“Robots go bananas and kill everyone” isn’t exactly a novel idea in science fiction, but it stands as a sturdy foundation for Daniel Wilson’s book Robopocalypse. You know the drill: Man creates artificial intelligence. Artificial intelligence takes one look at man and says “Yeeeeah, I’m gonna just go ahead and destroy all humans.” Man proves resourceful, spirited, and difficult to eradicate. Time travel may or may not be involved.
What’s interesting about Robopocalypse is that instead of focusing big battles a la Terminator, it lingers on the beginning of the “New War” and shows how the AI serendipitously gains control of all the mechanical and electronic do-dads that near-future humanity has grown reliant on and turns them against their creators. So not only are there service robots choking people to death, there’s killer vacuum cleaners, smart cars that deliberately crash themselves (and their human passengers) into one another at high speeds, buildings that turn off the lights and lure people into elevator shafts, and the like. Much like World War Z, each chapter in Robopocalypse is a vignette following a wide cast of characters who aren’t even connected until the book’s climax. These early to middle parts of the book were the most enjoyable to me because they showed a wide, creative array of ways that things could go south if our machines turned against us.
Unfortunately this also works at cross purposes with the rest of what you want out of a novel. Robopocalypse is epic in nature –it chronicles the near annihilation of humanity– but it feels very cursory. The rapid-fire chapters cover a lot of ground, but Wilson doesn’t take any time to build characters or develop them beyond crude, stunted arcs. I don’t really feel like I know or care about any of these people –or robots, for that matter. The book is full of great gaps in its plot so that it lurches forward months at a time, robbing the reader of getting to know the characters or get a feel for what they’re going through. It’s all punchline and no setup.
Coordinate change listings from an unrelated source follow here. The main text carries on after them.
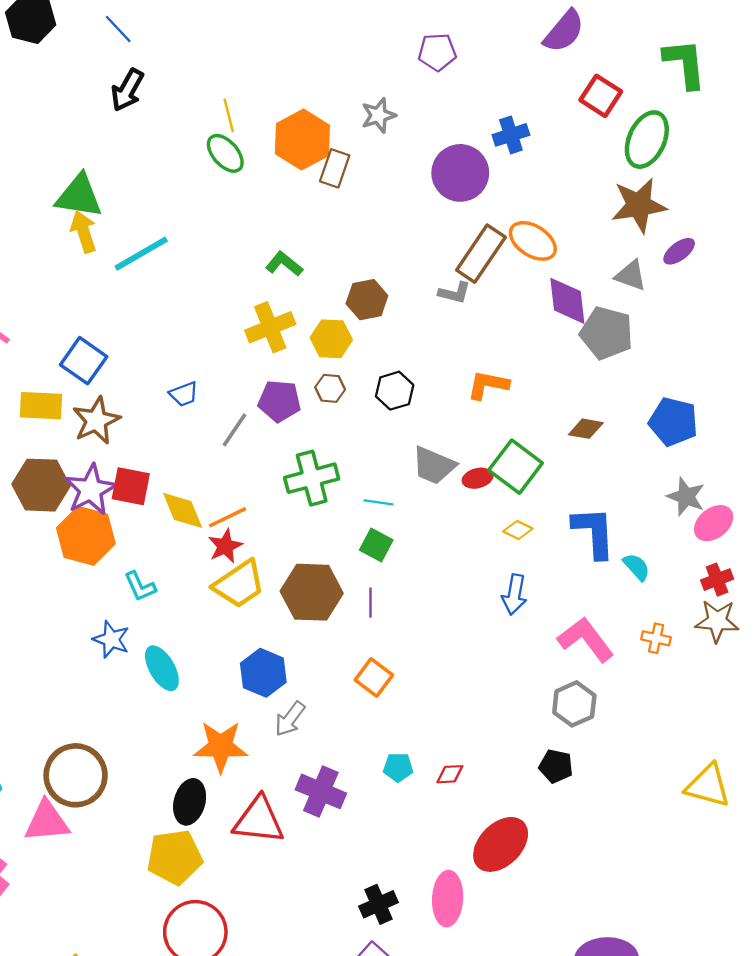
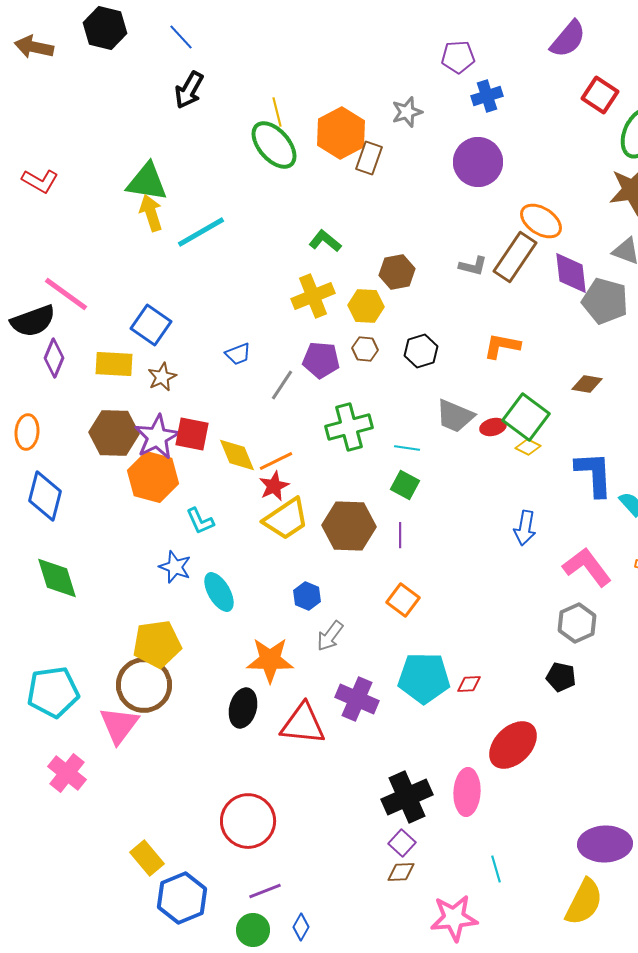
blue cross: (511, 135) -> (487, 96), moved
green ellipse: (225, 153) -> (274, 145), size x1.4
brown rectangle: (481, 254) -> (515, 257), moved
brown star: (96, 421) -> (162, 377), size x0.7
yellow diamond: (518, 530) -> (528, 447), moved
blue hexagon: (263, 673) -> (307, 596), size x0.7
cyan pentagon: (398, 767) -> (424, 678), size x2.0
pink triangle: (47, 821) -> (119, 725), turned -48
yellow pentagon: (175, 857) -> (157, 644), moved
black cross: (378, 904) -> (407, 797), size x1.5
The nature of the chapter vignettes also fails in that each one is supposed to be told from the perspective of a given character, but the author often tries to convince us that the action is being reconstructed by an overall narrator who sees gleans events from a variety of sources such as security cameras, eyewitness testimony, and other recordings. This conceit simply doesn’t work in that you’re always conscious of an omniscient author cramming things together in a way to tell the story he wants to tell. There’s no “found footage” feel to the narrative like I think he was going for. Instead you just have to decide to go with it, but roll your eyes a little while you do. Worse, the characters often don’t sound like what you’d think they’re supposed to, like the frozen yogurt employee who throws in just a few too many similes and colorful turns of phrase when supposedly dictating his eyewitness testimony to a cop.
So, it’s unfortunate that Robopocalyse wasn’t better written, because it has some neat ideas that could have stood some fleshing out. It feels like a book that should be three or four times longer than it is, given its desired scale and large cast of characters.